FILE - NH Donna Soucy 8-2-2019

New Hampshire Senate President Donna Soucy signs legislation Aug. 2, 2019, to increase the state's minimum wage. Gov. Chris Sununu later vetoed the bill.

(The Center Square) – Gov. Chris Sununu has extended a state of emergency for another two weeks as state lawmakers weigh a plan that would curtail the governor's powers during future emergencies. 
 
Sununu announced on Friday that his administration will be extending the emergency declaration by 14 days. 
 
In a statement, Sununu pointed out that the state has lifted the majority of the COVID-19 restrictions in recent weeks as it winds down its response to the pandemic. 
 
"Granite Staters have managed through this pandemic incredibly well, and as a result of their hard work, New Hampshire has no commercial restrictions in place, no statewide mask mandate, and is open for business," Sununu said. 
 
Sununu said extending the order will give lawmakers time to take up "critical emergency orders that have brought flexibility to manage through this pandemic." He called on lawmakers to "move swiftly" so that that state can end the emergency declaration "as quickly as possible.”
 
The move to extend the state of emergency comes as lawmakers consider proposals and curtailing the governor's unilateral powers under public health emergencies. 
 
A measure approved by the state Senate last week would require renewal of emergency orders every 30 days by the legislature after the initial declaration.  
 
It also would require the governor to obtain legislative approval to spend federal relief money exceeding $100,000 related to the declared emergency. 
 
Under current law, the governor must renew the emergency declaration every 21 days, but the governor does not need legislative approval. 
 
The bill's primary sponsor, Sen.
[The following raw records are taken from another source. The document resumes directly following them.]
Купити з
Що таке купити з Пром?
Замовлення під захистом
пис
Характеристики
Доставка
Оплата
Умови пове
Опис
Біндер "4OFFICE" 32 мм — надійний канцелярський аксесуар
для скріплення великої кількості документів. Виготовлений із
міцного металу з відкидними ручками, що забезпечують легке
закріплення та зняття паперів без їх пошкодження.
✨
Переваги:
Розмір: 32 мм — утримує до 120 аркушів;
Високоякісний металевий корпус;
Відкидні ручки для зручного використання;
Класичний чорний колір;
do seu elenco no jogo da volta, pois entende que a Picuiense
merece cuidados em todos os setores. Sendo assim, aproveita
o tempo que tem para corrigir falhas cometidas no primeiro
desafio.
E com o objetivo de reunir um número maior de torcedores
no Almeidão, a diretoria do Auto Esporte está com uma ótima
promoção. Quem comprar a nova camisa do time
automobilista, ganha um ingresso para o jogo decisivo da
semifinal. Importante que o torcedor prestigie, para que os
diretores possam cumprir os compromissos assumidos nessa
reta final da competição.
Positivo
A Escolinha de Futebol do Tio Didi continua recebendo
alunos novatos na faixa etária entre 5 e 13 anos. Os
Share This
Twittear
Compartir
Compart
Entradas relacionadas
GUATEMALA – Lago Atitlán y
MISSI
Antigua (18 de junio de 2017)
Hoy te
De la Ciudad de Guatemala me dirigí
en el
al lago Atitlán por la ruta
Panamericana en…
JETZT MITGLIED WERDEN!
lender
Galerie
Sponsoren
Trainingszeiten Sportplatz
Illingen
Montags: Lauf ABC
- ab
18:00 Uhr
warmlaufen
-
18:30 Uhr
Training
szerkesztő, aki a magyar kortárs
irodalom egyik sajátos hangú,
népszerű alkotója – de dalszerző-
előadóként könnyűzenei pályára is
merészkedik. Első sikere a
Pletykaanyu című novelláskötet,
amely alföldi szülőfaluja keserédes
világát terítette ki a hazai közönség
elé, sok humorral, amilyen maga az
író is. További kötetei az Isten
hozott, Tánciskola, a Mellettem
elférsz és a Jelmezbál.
Sharon Carson, R-Londonderry, said the proposal would not impact the current state of emergency and would set important guard rails on the executive branches authority during future emergencies, public health-related or otherwise.
 
“This bill is an important effort to ensure balance between oversight during states of emergency and public safety during times of crisis," Carson said in remarks ahead of the vote. 
 
The legislation is among two dozen bills filed in the current session aimed at placing checks and balances on the governor's emergency powers. 
 
A similar proposal was included in the House version of the state budget, but the Senate balked at adding that provision to its version of the spending plan. 
 
Sen. Donna Soucy, D-Manchester, who supported the proposal, pointed out the proposed changes aren't meant as a criticism of the Sununu administration's handling of the crisis.
 
"This isn't about our current governor, or a past governor," Soucy said in remarks last Thursday. "This is about how the executive, whomever ... she happens to be, operates in a state of emergency and how we ourselves engage in that process."